(Data entries)
________
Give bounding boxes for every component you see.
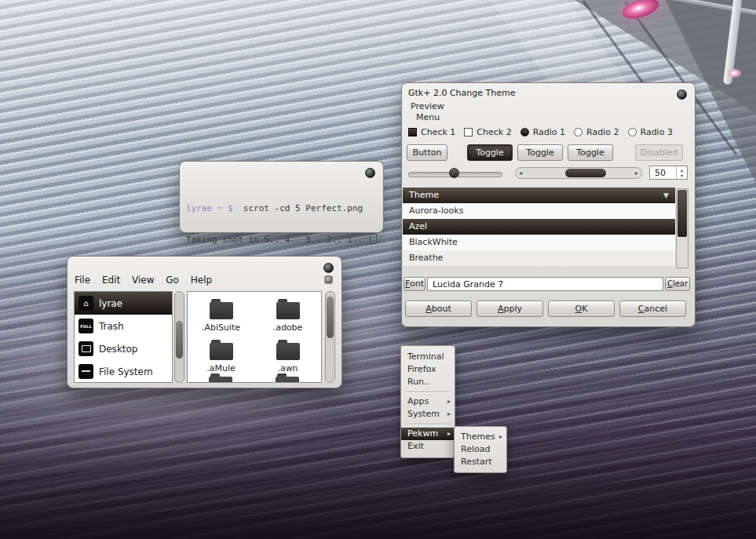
theme-row-azel[interactable]: Azel bbox=[403, 219, 675, 235]
theme-row-blackwhite[interactable]: BlackWhite bbox=[403, 235, 675, 250]
filesystem-icon bbox=[79, 364, 93, 379]
menu-item-run[interactable]: Run.. bbox=[401, 376, 455, 388]
terminal-cursor-icon bbox=[370, 234, 377, 244]
scroll-right-icon[interactable]: ▸ bbox=[635, 169, 638, 177]
theme-list-header[interactable]: Theme ▼ bbox=[403, 188, 675, 203]
file-manager-menubar: File Edit View Go Help bbox=[75, 275, 221, 287]
menu-item-system[interactable]: System▸ bbox=[401, 408, 455, 421]
check-label: Check 1 bbox=[421, 127, 455, 137]
folder-icon[interactable] bbox=[209, 377, 232, 383]
theme-list[interactable]: Theme ▼ Aurora-looks Azel BlackWhite Bre… bbox=[403, 188, 675, 266]
file-manager-window[interactable]: File Edit View Go Help ⌂ lyrae FULL Tras… bbox=[67, 256, 342, 388]
window-button-icon[interactable] bbox=[677, 89, 687, 100]
folder-item[interactable]: .AbiSuite bbox=[188, 292, 254, 333]
places-scrollbar[interactable] bbox=[174, 291, 184, 383]
submenu-arrow-icon: ▸ bbox=[447, 428, 451, 440]
folder-name: .awn bbox=[254, 363, 321, 373]
terminal-output: Taking shot in 5.. 4.. 3.. 2.. 1.. bbox=[186, 235, 368, 245]
trash-icon: FULL bbox=[79, 319, 93, 333]
files-pane[interactable]: .AbiSuite .adobe .aMule .awn bbox=[187, 291, 322, 383]
window-button-icon[interactable] bbox=[323, 263, 334, 273]
radio-1[interactable]: Radio 1 bbox=[520, 127, 565, 137]
window-button-icon[interactable] bbox=[365, 168, 375, 178]
theme-row-aurora[interactable]: Aurora-looks bbox=[403, 203, 675, 219]
submenu-item-reload[interactable]: Reload bbox=[455, 443, 506, 456]
theme-list-scrollbar[interactable] bbox=[676, 188, 688, 268]
menu-item-terminal[interactable]: Terminal bbox=[401, 351, 455, 363]
folder-icon bbox=[210, 302, 233, 319]
folder-icon bbox=[276, 343, 300, 360]
terminal-body[interactable]: lyrae ~ $ scrot -cd 5 Perfect.png Taking… bbox=[180, 162, 383, 265]
toggle-button[interactable]: Toggle bbox=[568, 144, 613, 161]
font-field[interactable]: Lucida Grande 7 bbox=[427, 277, 663, 291]
theme-row-breathe[interactable]: Breathe bbox=[403, 250, 675, 266]
horizontal-scrollbar[interactable]: ◂ ▸ bbox=[515, 167, 642, 179]
menu-view[interactable]: View bbox=[132, 275, 154, 286]
folder-item[interactable]: .aMule bbox=[188, 333, 254, 373]
submenu-arrow-icon: ▸ bbox=[499, 431, 502, 443]
spin-up-icon[interactable]: ▴ bbox=[681, 167, 683, 173]
pekwm-submenu[interactable]: Themes▸ Reload Restart bbox=[454, 426, 507, 473]
place-label: File System bbox=[99, 366, 153, 377]
terminal-line: Taking shot in 5.. 4.. 3.. 2.. 1.. bbox=[186, 234, 383, 245]
submenu-item-themes[interactable]: Themes▸ bbox=[455, 431, 506, 443]
scrollbar-thumb[interactable] bbox=[176, 321, 183, 359]
menu-item-firefox[interactable]: Firefox bbox=[401, 363, 455, 376]
menu-item-apps[interactable]: Apps▸ bbox=[401, 395, 455, 408]
place-lyrae[interactable]: ⌂ lyrae bbox=[75, 292, 172, 315]
clear-button[interactable]: Clear bbox=[665, 277, 690, 291]
radio-label: Radio 2 bbox=[586, 127, 619, 137]
folder-item[interactable]: .awn bbox=[254, 333, 321, 373]
submenu-item-restart[interactable]: Restart bbox=[455, 456, 506, 468]
scroll-left-icon[interactable]: ◂ bbox=[519, 169, 522, 177]
gtk-theme-dialog[interactable]: Gtk+ 2.0 Change Theme Preview Menu Check… bbox=[401, 82, 696, 327]
menu-item-pekwm[interactable]: Pekwm▸ bbox=[401, 428, 455, 440]
preview-menubar-item[interactable]: Menu bbox=[416, 112, 440, 122]
cancel-button[interactable]: Cancel bbox=[619, 300, 686, 317]
submenu-arrow-icon: ▸ bbox=[447, 408, 451, 421]
menu-item-exit[interactable]: Exit bbox=[401, 440, 455, 453]
menu-edit[interactable]: Edit bbox=[102, 275, 120, 286]
root-menu[interactable]: Terminal Firefox Run.. Apps▸ System▸ Pek… bbox=[400, 345, 455, 458]
radio-selected-icon[interactable] bbox=[520, 128, 529, 137]
folder-item[interactable]: .adobe bbox=[254, 292, 321, 333]
spin-down-icon[interactable]: ▾ bbox=[681, 173, 683, 178]
radio-icon[interactable] bbox=[628, 128, 637, 137]
scrollbar-thumb[interactable] bbox=[677, 190, 687, 237]
menu-file[interactable]: File bbox=[75, 275, 90, 286]
place-label: lyrae bbox=[99, 298, 122, 309]
checkbox-icon[interactable] bbox=[464, 128, 473, 137]
spin-steppers[interactable]: ▴ ▾ bbox=[676, 166, 687, 179]
about-button[interactable]: About bbox=[405, 300, 472, 317]
ok-button[interactable]: OK bbox=[548, 300, 615, 317]
font-button[interactable]: Font bbox=[404, 277, 425, 291]
scrollbar-thumb[interactable] bbox=[327, 297, 334, 338]
header-label: Theme bbox=[409, 190, 439, 200]
menu-help[interactable]: Help bbox=[191, 275, 212, 286]
check-2[interactable]: Check 2 bbox=[464, 127, 511, 137]
slider-thumb[interactable] bbox=[449, 168, 459, 178]
radio-icon[interactable] bbox=[574, 128, 583, 137]
check-radio-row: Check 1 Check 2 Radio 1 Radio 2 Radio 3 bbox=[408, 127, 681, 137]
spin-value[interactable]: 50 bbox=[655, 168, 666, 178]
places-pane[interactable]: ⌂ lyrae FULL Trash Desktop File System bbox=[74, 291, 173, 383]
check-1[interactable]: Check 1 bbox=[408, 127, 455, 137]
place-desktop[interactable]: Desktop bbox=[75, 337, 172, 360]
radio-2[interactable]: Radio 2 bbox=[574, 127, 619, 137]
place-trash[interactable]: FULL Trash bbox=[75, 315, 172, 337]
scrollbar-thumb[interactable] bbox=[565, 169, 606, 177]
spinbutton[interactable]: 50 ▴ ▾ bbox=[649, 166, 688, 180]
place-filesystem[interactable]: File System bbox=[75, 360, 172, 383]
sort-arrow-icon: ▼ bbox=[663, 188, 669, 203]
terminal-window[interactable]: lyrae ~ $ scrot -cd 5 Perfect.png Taking… bbox=[179, 161, 384, 233]
checkbox-checked-icon[interactable] bbox=[408, 128, 417, 137]
files-scrollbar[interactable] bbox=[325, 291, 335, 383]
menu-go[interactable]: Go bbox=[166, 275, 179, 286]
toggle-button[interactable]: Toggle bbox=[517, 144, 563, 161]
preview-button[interactable]: Button bbox=[407, 144, 447, 161]
apply-button[interactable]: Apply bbox=[477, 300, 543, 317]
toggle-button-pressed[interactable]: Toggle bbox=[467, 144, 513, 161]
folder-icon[interactable] bbox=[276, 377, 299, 383]
preview-label: Preview bbox=[411, 101, 444, 111]
radio-3[interactable]: Radio 3 bbox=[628, 127, 673, 137]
________
-- WHAT YOU SHOULD DO --
Copy every line from the entries that contains the word "Reload".

-- RESPONSE FOR THIS EXERCISE --
submenu-item-reload[interactable]: Reload bbox=[455, 443, 506, 456]
pekwm-submenu[interactable]: Themes▸ Reload Restart bbox=[454, 426, 507, 473]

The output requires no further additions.